El hombre iba vestido como todos los de su oficio. Un delantal de cuero lo protegía desde el cuello hasta las rodillas, tenía las manos metidas dentro de gruesos guantes y una capucha sobre la cara, con una abertura cubierta por una malla metálica delante de los ojos. Los ojos brillaban, reflejando el hierro caliente que sostenía con unas tenazas y que estudió por un momento antes de apoyarlo en el yunque.
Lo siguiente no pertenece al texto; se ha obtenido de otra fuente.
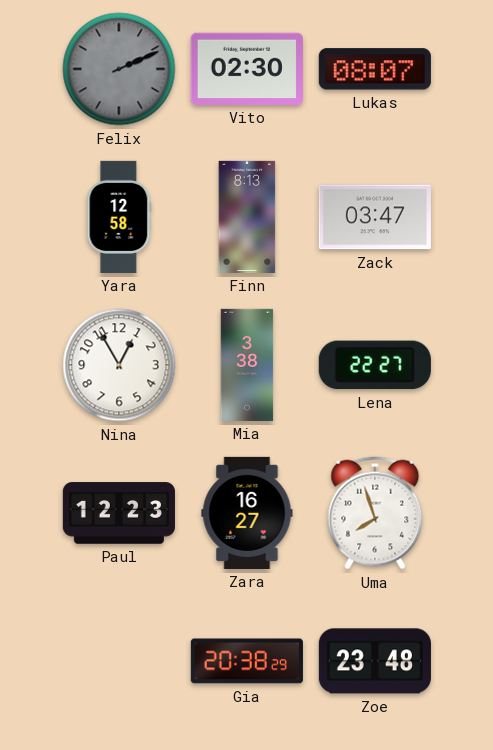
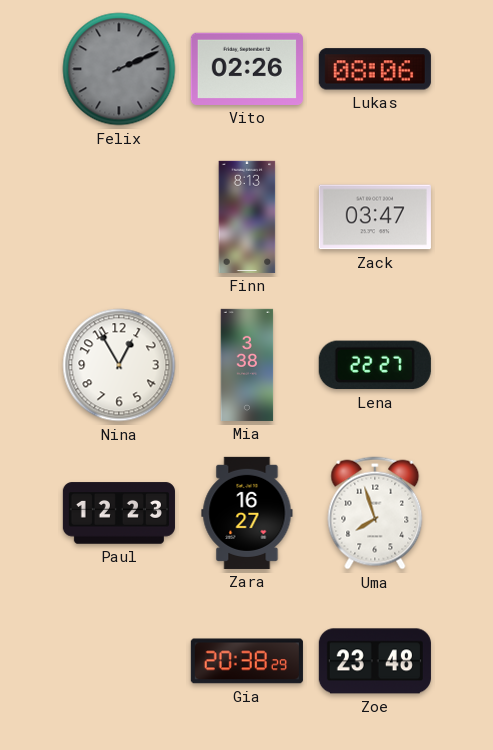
Vito: 02:30 -> 02:26
Lukas: 08:07 -> 08:06
Yara: 12:58 -> none
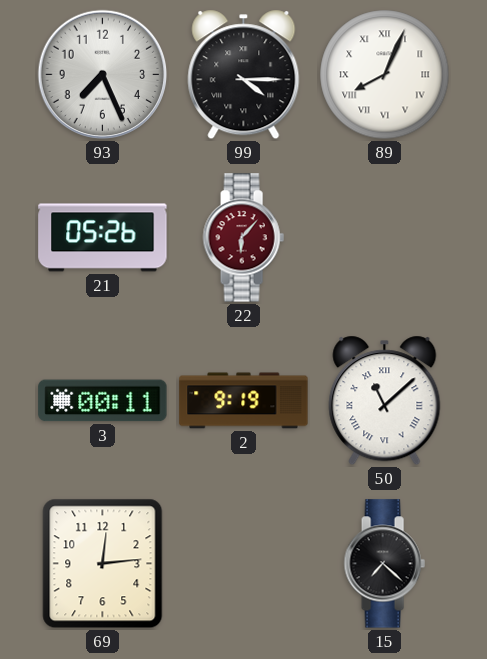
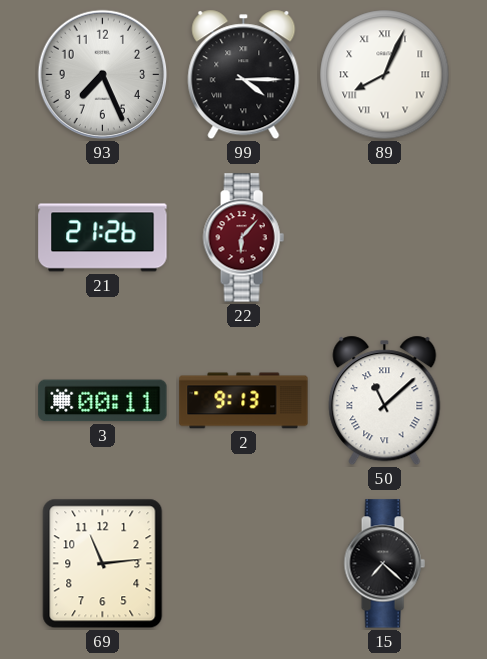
21: 05:26 -> 21:26
2: 9:19 -> 9:13
69: 12:14 -> 11:14
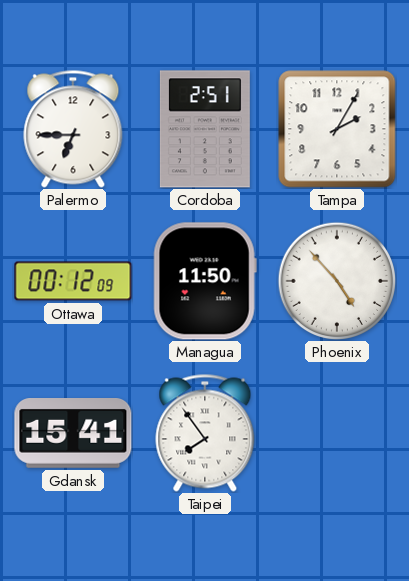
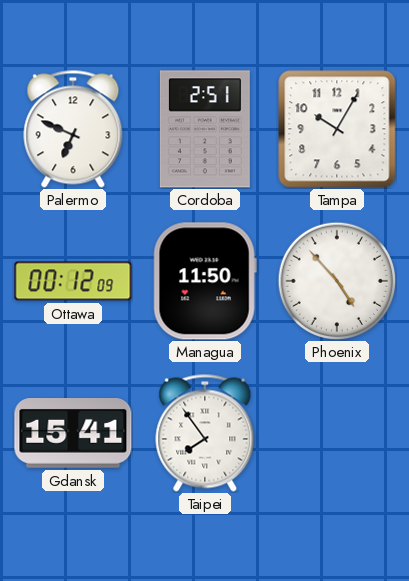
Palermo: 6:45 -> 6:49
Tampa: 2:05 -> 10:05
Sobre él empezó a caer el martillo, en golpes rítmicos. Después las tenazas levantaron el metal y lo sumergieron en un pilón. Mientras dejaba el martillo y levantaba las tenazas hasta la abertura de los ojos y daba vueltas al metal, se lo tragó una nube de vapor.
Vlad no había visto más que un hierro. Lo había imaginado con la forma más temible: un atizador con la punta fundida. Ahora, ya frío, vio la forma verdadera de aquello, y supo qué era: una herradura.
Con un suspiro, el herrero la dejó sobre una pila de herraduras, levantó de inmediato otra barra metálica y la metió entre las brasas. Después, mientras hablaba, se levantó la capucha de la cabeza.
—Alá sea alabado por el mérito de este trabajo. Porque suya es la destreza, mío nada más que el servicio.
La capucha quedó a un lado. El hombre dio media vuelta. Y Vlad vio por qué todos se habían postrado ante él.
—¡Murad! —dijo en voz baja, para que no pudieran oírlo, mientras el Esplendor del Mundo, el Faro de la Creación, el sultán de los turcos, se apartaba del yunque.